**Activity:** Give back every record below precisely as written.

**Provided data:**
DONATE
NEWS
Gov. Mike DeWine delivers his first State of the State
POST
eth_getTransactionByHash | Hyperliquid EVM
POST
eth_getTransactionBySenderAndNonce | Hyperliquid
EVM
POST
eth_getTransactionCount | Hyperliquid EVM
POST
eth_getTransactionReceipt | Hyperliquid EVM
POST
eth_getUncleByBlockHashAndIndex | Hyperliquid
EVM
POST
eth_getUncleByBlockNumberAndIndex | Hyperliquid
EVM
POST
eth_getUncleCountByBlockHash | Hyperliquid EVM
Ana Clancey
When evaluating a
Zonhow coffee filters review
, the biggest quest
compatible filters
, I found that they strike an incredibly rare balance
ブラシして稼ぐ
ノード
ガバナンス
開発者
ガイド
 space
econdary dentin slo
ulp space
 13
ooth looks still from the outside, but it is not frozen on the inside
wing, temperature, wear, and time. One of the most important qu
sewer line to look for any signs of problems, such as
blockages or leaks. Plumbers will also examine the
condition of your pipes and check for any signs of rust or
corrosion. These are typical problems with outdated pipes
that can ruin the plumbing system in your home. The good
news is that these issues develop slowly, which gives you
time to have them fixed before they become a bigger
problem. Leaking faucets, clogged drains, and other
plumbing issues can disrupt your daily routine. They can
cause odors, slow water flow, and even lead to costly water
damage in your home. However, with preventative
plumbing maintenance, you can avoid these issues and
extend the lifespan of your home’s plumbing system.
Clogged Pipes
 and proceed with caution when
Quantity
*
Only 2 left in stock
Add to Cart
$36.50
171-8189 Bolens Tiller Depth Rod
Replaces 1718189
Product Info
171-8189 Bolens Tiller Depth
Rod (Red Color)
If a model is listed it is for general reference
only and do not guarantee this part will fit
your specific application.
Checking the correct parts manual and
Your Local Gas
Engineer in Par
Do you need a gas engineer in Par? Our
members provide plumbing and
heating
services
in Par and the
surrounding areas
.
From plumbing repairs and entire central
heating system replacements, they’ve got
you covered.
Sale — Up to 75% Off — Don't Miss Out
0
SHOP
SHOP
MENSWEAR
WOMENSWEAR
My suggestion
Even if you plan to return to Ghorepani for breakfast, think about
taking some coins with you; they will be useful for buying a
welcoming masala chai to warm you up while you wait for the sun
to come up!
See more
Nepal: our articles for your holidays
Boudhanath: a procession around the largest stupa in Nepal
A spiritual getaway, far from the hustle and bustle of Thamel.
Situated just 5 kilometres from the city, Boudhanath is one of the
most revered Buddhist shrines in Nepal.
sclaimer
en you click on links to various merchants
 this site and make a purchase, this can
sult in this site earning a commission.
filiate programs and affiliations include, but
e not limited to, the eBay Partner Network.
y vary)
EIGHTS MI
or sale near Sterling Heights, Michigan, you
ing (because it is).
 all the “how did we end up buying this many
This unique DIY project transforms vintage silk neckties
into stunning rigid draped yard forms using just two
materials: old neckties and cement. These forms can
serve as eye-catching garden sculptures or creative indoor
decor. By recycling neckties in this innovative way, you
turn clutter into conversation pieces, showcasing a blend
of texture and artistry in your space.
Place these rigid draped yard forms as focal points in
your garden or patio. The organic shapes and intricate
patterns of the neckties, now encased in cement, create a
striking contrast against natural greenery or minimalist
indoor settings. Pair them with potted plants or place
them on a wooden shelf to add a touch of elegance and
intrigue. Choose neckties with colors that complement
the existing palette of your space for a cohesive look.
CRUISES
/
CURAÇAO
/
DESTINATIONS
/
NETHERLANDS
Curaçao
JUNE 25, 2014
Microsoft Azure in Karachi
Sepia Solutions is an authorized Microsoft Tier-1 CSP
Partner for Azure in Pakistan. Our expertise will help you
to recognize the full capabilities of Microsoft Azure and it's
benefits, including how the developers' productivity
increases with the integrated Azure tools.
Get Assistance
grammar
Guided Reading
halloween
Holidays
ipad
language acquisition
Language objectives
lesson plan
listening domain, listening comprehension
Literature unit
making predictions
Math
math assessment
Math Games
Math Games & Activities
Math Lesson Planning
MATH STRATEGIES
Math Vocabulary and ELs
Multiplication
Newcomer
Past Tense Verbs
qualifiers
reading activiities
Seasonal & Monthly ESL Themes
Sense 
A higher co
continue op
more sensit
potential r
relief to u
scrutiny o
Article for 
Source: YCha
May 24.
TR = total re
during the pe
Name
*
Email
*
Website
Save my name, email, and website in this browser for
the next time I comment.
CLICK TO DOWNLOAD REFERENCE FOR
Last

**Answer to the exercise:**
DONATE
NEWS
Gov. Mike DeWine delivers his first State of the State
POST
eth_getTransactionByHash | Hyperliquid EVM
POST
eth_getTransactionBySenderAndNonce | Hyperliquid
EVM
POST
eth_getTransactionCount | Hyperliquid EVM
POST
eth_getTransactionReceipt | Hyperliquid EVM
POST
eth_getUncleByBlockHashAndIndex | Hyperliquid
EVM
POST
eth_getUncleByBlockNumberAndIndex | Hyperliquid
EVM
POST
eth_getUncleCountByBlockHash | Hyperliquid EVM
Ana Clancey
When evaluating a
Zonhow coffee filters review
, the biggest quest
compatible filters
, I found that they strike an incredibly rare balance
ブラシして稼ぐ
ノード
ガバナンス
開発者
ガイド
 space
econdary dentin slo
ulp space
 13
ooth looks still from the outside, but it is not frozen on the inside
wing, temperature, wear, and time. One of the most important qu
sewer line to look for any signs of problems, such as
blockages or leaks. Plumbers will also examine the
condition of your pipes and check for any signs of rust or
corrosion. These are typical problems with outdated pipes
that can ruin the plumbing system in your home. The good
news is that these issues develop slowly, which gives you
time to have them fixed before they become a bigger
problem. Leaking faucets, clogged drains, and other
plumbing issues can disrupt your daily routine. They can
cause odors, slow water flow, and even lead to costly water
damage in your home. However, with preventative
plumbing maintenance, you can avoid these issues and
extend the lifespan of your home’s plumbing system.
Clogged Pipes
 and proceed with caution when
Quantity
*
Only 2 left in stock
Add to Cart
$36.50
171-8189 Bolens Tiller Depth Rod
Replaces 1718189
Product Info
171-8189 Bolens Tiller Depth
Rod (Red Color)
If a model is listed it is for general reference
only and do not guarantee this part will fit
your specific application.
Checking the correct parts manual and
Your Local Gas
Engineer in Par
Do you need a gas engineer in Par? Our
members provide plumbing and
heating
services
in Par and the
surrounding areas
.
From plumbing repairs and entire central
heating system replacements, they’ve got
you covered.
Sale — Up to 75% Off — Don't Miss Out
0
SHOP
SHOP
MENSWEAR
WOMENSWEAR
My suggestion
Even if you plan to return to Ghorepani for breakfast, think about
taking some coins with you; they will be useful for buying a
welcoming masala chai to warm you up while you wait for the sun
to come up!
See more
Nepal: our articles for your holidays
Boudhanath: a procession around the largest stupa in Nepal
A spiritual getaway, far from the hustle and bustle of Thamel.
Situated just 5 kilometres from the city, Boudhanath is one of the
most revered Buddhist shrines in Nepal.
sclaimer
en you click on links to various merchants
 this site and make a purchase, this can
sult in this site earning a commission.
filiate programs and affiliations include, but
e not limited to, the eBay Partner Network.
y vary)
EIGHTS MI
or sale near Sterling Heights, Michigan, you
ing (because it is).
 all the “how did we end up buying this many
This unique DIY project transforms vintage silk neckties
into stunning rigid draped yard forms using just two
materials: old neckties and cement. These forms can
serve as eye-catching garden sculptures or creative indoor
decor. By recycling neckties in this innovative way, you
turn clutter into conversation pieces, showcasing a blend
of texture and artistry in your space.
Place these rigid draped yard forms as focal points in
your garden or patio. The organic shapes and intricate
patterns of the neckties, now encased in cement, create a
striking contrast against natural greenery or minimalist
indoor settings. Pair them with potted plants or place
them on a wooden shelf to add a touch of elegance and
intrigue. Choose neckties with colors that complement
the existing palette of your space for a cohesive look.
CRUISES
/
CURAÇAO
/
DESTINATIONS
/
NETHERLANDS
Curaçao
JUNE 25, 2014
Microsoft Azure in Karachi
Sepia Solutions is an authorized Microsoft Tier-1 CSP
Partner for Azure in Pakistan. Our expertise will help you
to recognize the full capabilities of Microsoft Azure and it's
benefits, including how the developers' productivity
increases with the integrated Azure tools.
Get Assistance
grammar
Guided Reading
halloween
Holidays
ipad
language acquisition
Language objectives
lesson plan
listening domain, listening comprehension
Literature unit
making predictions
Math
math assessment
Math Games
Math Games & Activities
Math Lesson Planning
MATH STRATEGIES
Math Vocabulary and ELs
Multiplication
Newcomer
Past Tense Verbs
qualifiers
reading activiities
Seasonal & Monthly ESL Themes
Sense 
A higher co
continue op
more sensit
potential r
relief to u
scrutiny o
Article for 
Source: YCha
May 24.
TR = total re
during the pe
Name
*
Email
*
Website
Save my name, email, and website in this browser for
the next time I comment.
CLICK TO DOWNLOAD REFERENCE FOR
Last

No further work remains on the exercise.